Com certa dificuldade, empilhei o quinto copo por cima de
uma fileira com outros quatro. O Fer virava mais um e a gente tentava esvaziar
os seguintes, o quanto antes, tentando completar a pirâmide. Argh, a
aposta mais idiota que alguém que estava longe de casa e sem carro podia fazer,
onde eu tava com a cabeça? Aproximei mais um copo da minha boca e senti
o meu fígado estômago corpo todo se contorcer numa ânsia de quem
não aguenta mais uma só gota. Já bebi demais,
puta merda. Os moleques gritavam no meu ouvido e metade dos desconhecidos à
nossa volta assistiam, achando graça na disputa.
Suspirei. E virei de uma vez aquela desgraça.
Puta que pariu. Senti
tudo me voltar até o topo da garganta. Apoiei as duas mãos na mesa, respirando
fundo, e tentei me concentrar em não vomitar. O Rafa Benatti – o único idiota o
suficiente para topar enfrentar eu e o Fer naquela babaquice – assoprava pesado
no ar ao meu lado, numa pausa semelhante à minha. Já estávamos todos no limite.

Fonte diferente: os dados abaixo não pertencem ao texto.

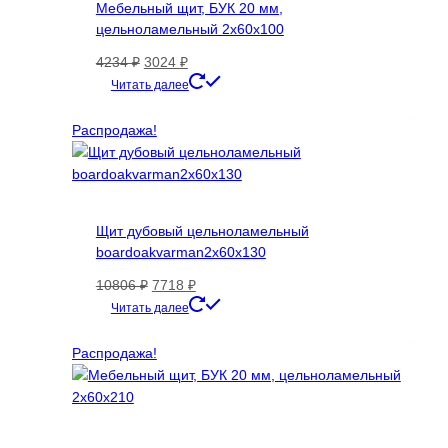
Мебельный щит, БУК 20 мм,
цельноламельный 2х60х100
Первоначальная
Текущая
4234
₽
3024
₽
цена
цена:
Читать далее
составляла
3024 ₽.
4234 ₽.
Распродажа!
Щит дубовый цельноламельный
boardoakvarman2x60x130
Первоначальная
Текущая
10806
₽
7718
₽
цена
цена:
Читать далее
составляла
7718 ₽.
10806 ₽.
Распродажа!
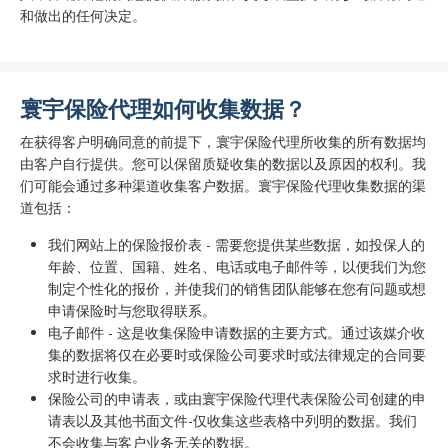
和做出的任何决定。
寰宇保险代理如何收集数据？
在获得客户明确同意的前提下，寰宇保险代理所收集的所有数据均
由客户自行提供。您可以保留质疑收集的数据以及原因的权利。我
们可能会通过多种渠道收集客户数据。寰宇保险代理收集数据的渠
道包括：
我们网站上的保险报价表 - 需要您提供某些数据，如投保人的
年龄、位置、国籍、姓名、电话或电子邮件等，以便我们为您
制定个性化的报价，并使我们的销售团队能够在您有问题或想
申请保险时与您取得联系。
电子邮件 - 这是收集保险申请数据的主要方式。通过该媒介收
集的数据将仅在必要时或保险公司要求时或法律规定的合同要
求时进行收集。
保险公司的申请表，或由寰宇保险代理代表保险公司创建的申
请表以及其他书面文件-仅收集这些表格中列明的数据。我们
不会收集与客户业务无关的数据。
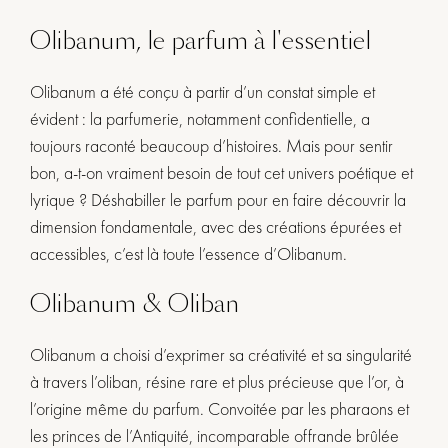
Olibanum, le parfum à l'essentiel
Olibanum a été conçu à partir d’un constat simple et
évident : la parfumerie, notamment confidentielle, a
toujours raconté beaucoup d’histoires. Mais pour sentir
bon, a-t-on vraiment besoin de tout cet univers poétique et
lyrique ? Déshabiller le parfum pour en faire découvrir la
dimension fondamentale, avec des créations épurées et
accessibles, c’est là toute l’essence d’Olibanum.
Olibanum & Oliban
Olibanum a choisi d’exprimer sa créativité et sa singularité
à travers l’oliban, résine rare et plus précieuse que l’or, à
l’origine même du parfum. Convoitée par les pharaons et
les princes de l’Antiquité, incomparable offrande brûlée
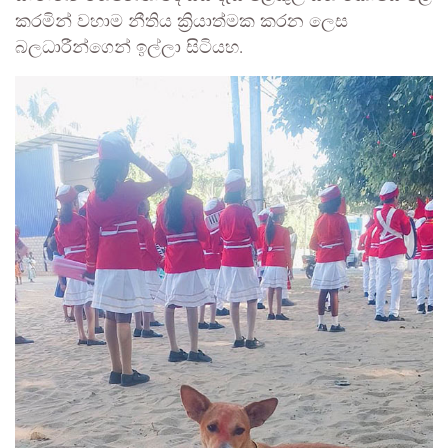
කරමින් වහාම නීතිය ක්‍රියාත්මක කරන ලෙස
බලධාරීන්ගෙන් ඉල්ලා සිටියහ.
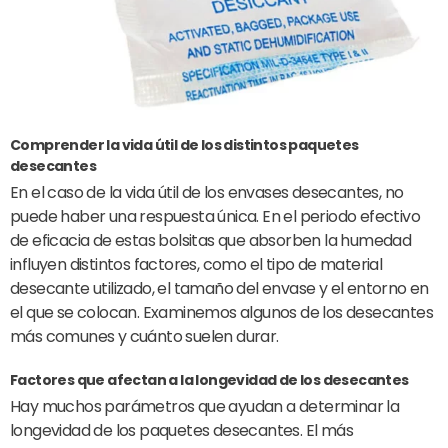
Comprender la vida útil de los distintos paquetes
desecantes
En el caso de la vida útil de los envases desecantes, no
puede haber una respuesta única. En el periodo efectivo
de eficacia de estas bolsitas que absorben la humedad
influyen distintos factores, como el tipo de material
desecante utilizado, el tamaño del envase y el entorno en
el que se colocan. Examinemos algunos de los desecantes
más comunes y cuánto suelen durar.
Factores que afectan a la longevidad de los desecantes
Hay muchos parámetros que ayudan a determinar la
longevidad de los paquetes desecantes. El más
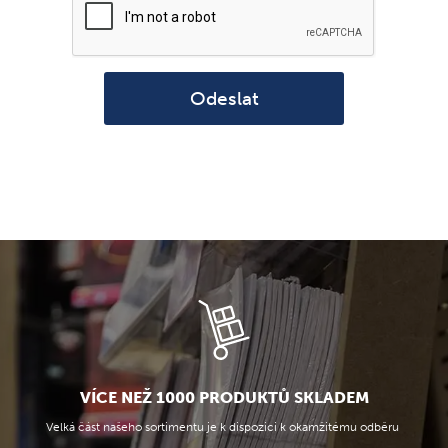
Odeslat
VÍCE NEŽ 1000 PRODUKTŮ SKLADEM
Velká část našeho sortimentu je k dispozici k okamžitému odběru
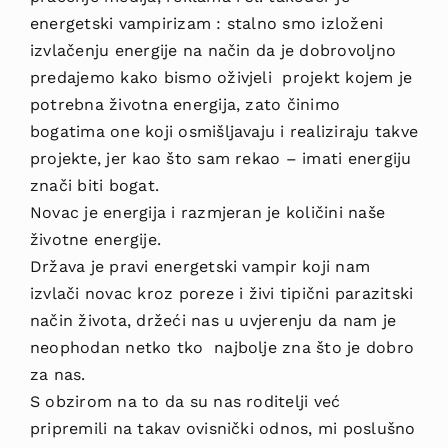
energetski vampirizam : stalno smo izloženi
izvlačenju energije na način da je dobrovoljno
predajemo kako bismo oživjeli projekt kojem je
potrebna životna energija, zato činimo
bogatima one koji osmišljavaju i realiziraju takve
projekte, jer kao što sam rekao – imati energiju
znači biti bogat.
Novac je energija i razmjeran je količini naše
životne energije.
Država je pravi energetski vampir koji nam
izvlači novac kroz poreze i živi tipični parazitski
način života, držeći nas u uvjerenju da nam je
neophodan netko tko najbolje zna što je dobro
za nas.
S obzirom na to da su nas roditelji već
pripremili na takav ovisnički odnos, mi poslušno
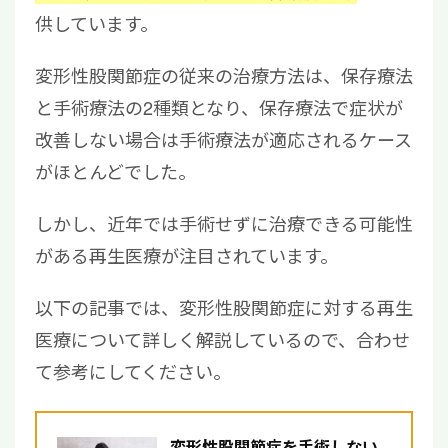
供しています。
変形性股関節症の従来の治療方法は、保存療法
と手術療法の2種類となり、保存療法で症状が
改善しない場合は手術療法が適応されるケース
がほとんどでした。
しかし、近年では手術せずに治療できる可能性
がある再生医療が注目されています。
以下の記事では、変形性股関節症に対する再生
医療について詳しく解説しているので、合わせ
て参考にしてください。
変形性股関節症を手術しない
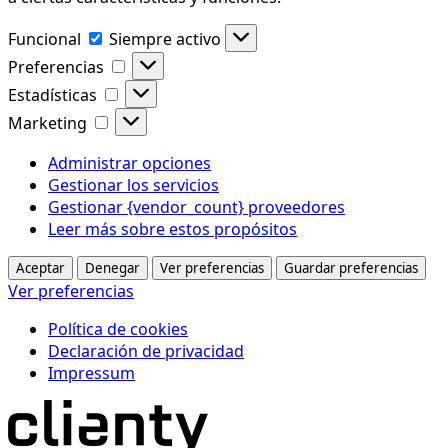
Funcional
Funcional
Siempre activo
Preferencias
Preferencias
Estadísticas
Estadísticas
Marketing
Marketing
Administrar opciones
Gestionar los servicios
Gestionar {vendor_count} proveedores
Leer más sobre estos propósitos
Aceptar
Denegar
Ver preferencias
Guardar preferencias
Ver preferencias
Política de cookies
Declaración de privacidad
Impressum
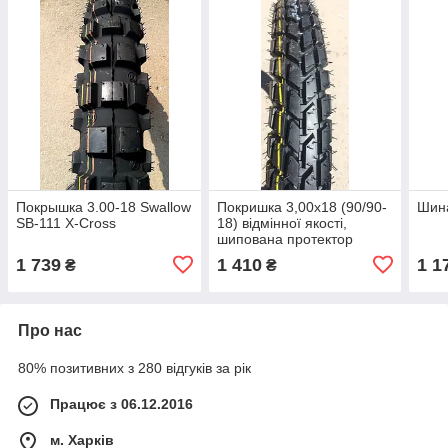
Покрышка 3.00-18 Swallow
Покришка 3,00х18 (90/90-
Шина
SB-111 X-Cross
18) відмінної якості,
шипована протектор
OCST (DX-061) TT
1 739
1 410
1 1
₴
₴
Про нас
80% позитивних з 280 відгуків за рік
Працює з 06.12.2016
м. Харків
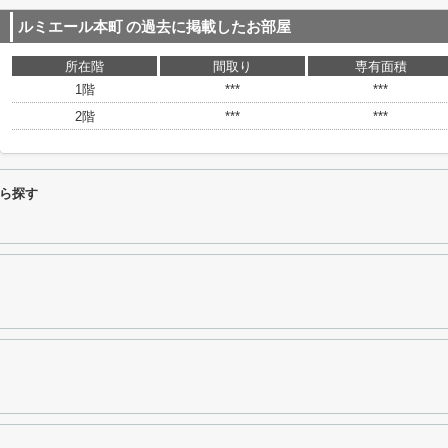
ルミエール本町
の過去に掲載したお部屋
所在階
間取り
専有面積
1階
***
***
2階
***
***
ら探す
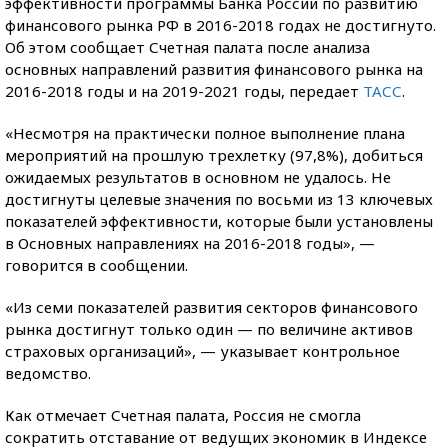
эффективности программы Банка России по развитию
финансового рынка РФ в 2016-2018 годах не достигнуто.
Об этом сообщает Счетная палата после анализа
основных направлений развития финансового рынка на
2016-2018 годы и на 2019-2021 годы, передает
ТАСС
.
«Несмотря на практически полное выполнение плана
мероприятий на прошлую трехлетку (97,8%), добиться
ожидаемых результатов в основном не удалось. Не
достигнуты целевые значения по восьми из 13 ключевых
показателей эффективности, которые были установлены
в Основных направлениях на 2016-2018 годы», —
говорится в сообщении.
«Из семи показателей развития секторов финансового
рынка достигнут только один — по величине активов
страховых организаций», — указывает контрольное
ведомство.
Как отмечает Счетная палата, Россия не смогла
сократить отставание от ведущих экономик в Индексе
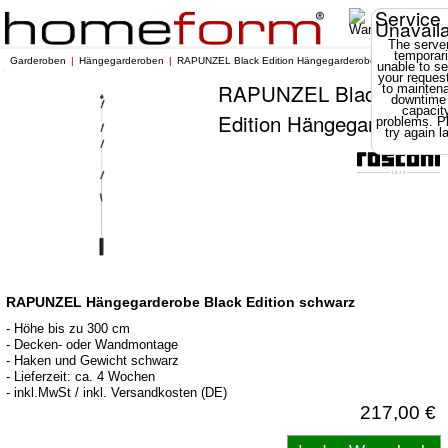
Service
Unavail
The server
temporari
Garderoben
Hängegarderoben
RAPUNZEL Black Edition Hängegarderobe
unable to se
your reques
RAPUNZEL Black
to mainten
downtime
capacit
Edition Hängegarderobe
problems. P
try again la
RAPUNZEL Hängegarderobe Black Edition schwarz
- Höhe bis zu 300 cm
- Decken- oder Wandmontage
- Haken und Gewicht schwarz
- Lieferzeit: ca. 4 Wochen
- inkl.MwSt / inkl. Versandkosten (DE)
217,00 €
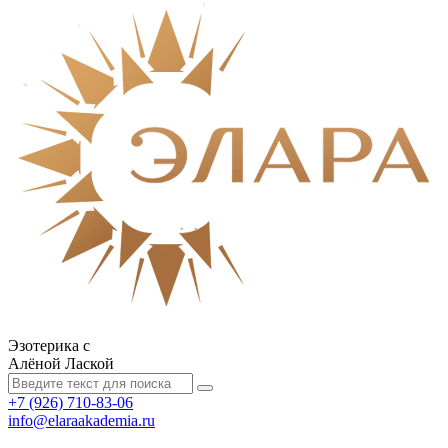
Эзотерика с
Алёной Лаской
+7 (926) 710-83-06
info@elaraakademia.ru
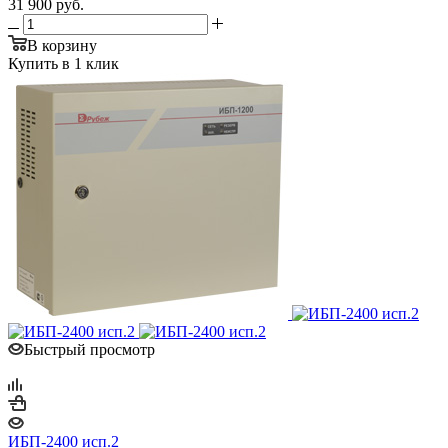
31 900
руб.
В корзину
Купить в 1 клик
Быстрый просмотр
ИБП-2400 исп.2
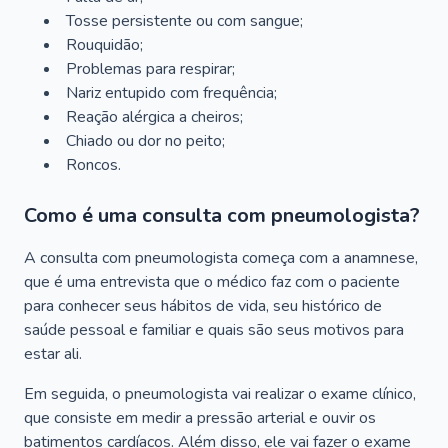
Tosse persistente ou com sangue;
Rouquidão;
Problemas para respirar;
Nariz entupido com frequência;
Reação alérgica a cheiros;
Chiado ou dor no peito;
Roncos.
Como é uma consulta com pneumologista?
A consulta com pneumologista começa com a anamnese,
que é uma entrevista que o médico faz com o paciente
para conhecer seus hábitos de vida, seu histórico de
saúde pessoal e familiar e quais são seus motivos para
estar ali.
Em seguida, o pneumologista vai realizar o exame clínico,
que consiste em medir a pressão arterial e ouvir os
batimentos cardíacos. Além disso, ele vai fazer o exame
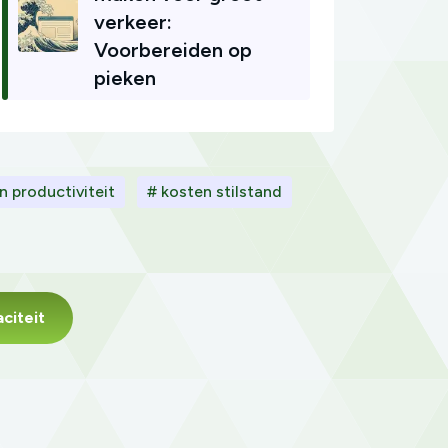
verkeer:
Voorbereiden op
pieken
n productiviteit
# kosten stilstand
citeit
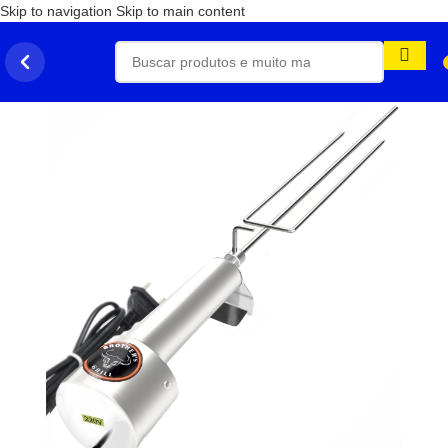
Skip to navigation
Skip to main content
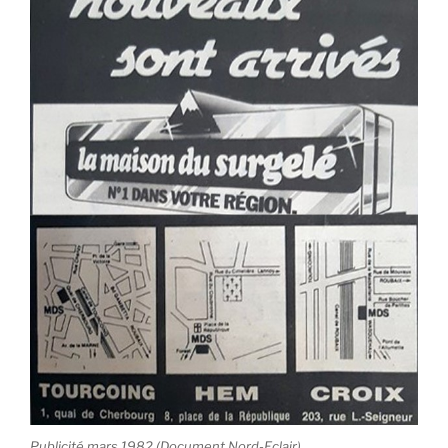
Publicité mars 1982 (Document Nord-Eclair)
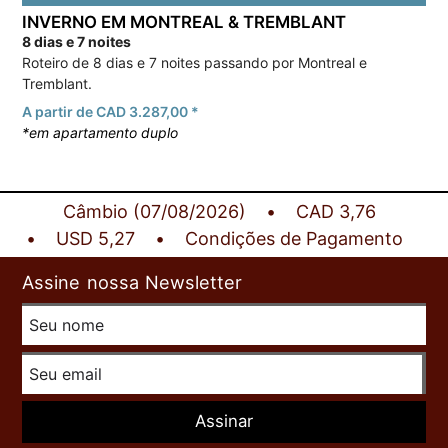
INVERNO EM MONTREAL & TREMBLANT
8 dias e 7 noites
Roteiro de 8 dias e 7 noites passando por Montreal e
Tremblant.
A partir de CAD 3.287,00 *
*em apartamento duplo
Câmbio (07/08/2026)
CAD 3,76
USD 5,27
Condições de Pagamento
Assine nossa Newsletter
Assinar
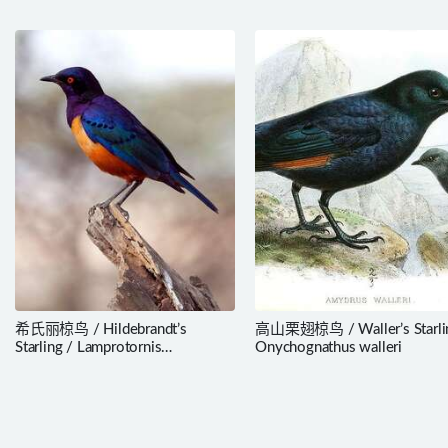
希氏丽椋鸟 / Hildebrandt’s
高山栗翅椋鸟 / Waller’s Starli
Starling / Lamprotornis
Onychognathus walleri
hildebrandti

Eu precisava beber pelo menos mais dois shots, seriamente perigando uma manhã
toda com a cara enfiada na privada, se quisesse vencer.
Encarei a tequila, ali sentadinha dentro do copo, à minha
espera. E que se dane, virei
mais um. Fechei os olhos, os apertando numa careta. Desgraça. Minha
cabeça caiu entre os meus braços, apoiados naquela mesa quebrada, no meio dum
dos muitos quartos da Trackers. Vou gorfar, caralho, v-vou, vou... desmaiar,
puta que pariu. Olhei pro lado e o Fer balançou a cabeça, me encarando de
volta, como quem arrega silenciosamente – a gente não ia conseguir. Sem
chance. O primo do Benatti batucava nas paredes, exaltado, o encorajando a
virar o último copo. Só faltava um para terminar a pirâmide. Quem virasse,
ganhava – os perdedores pagavam a conta.
_Não rola, velho... – o Fer murmurou, encarando o shot e
arregalando os olhos em desespero.
Os meus não desgrudavam da tábua da mesa, sentindo me revirar
tudo por dentro. Não. Não ia dar. Eu
ia realmente passar mal e, cara, não vai
ser bonito. Não conseguia lembrar quando beber assim se tornara tão normal
para a nossa geração. O Fer deu dois passos para trás, com as mãos para cima,
desistindo. Restava só eu e o Benatti – a última dose oscilava, intragável,
diante dos nossos olhos embriagados. Não.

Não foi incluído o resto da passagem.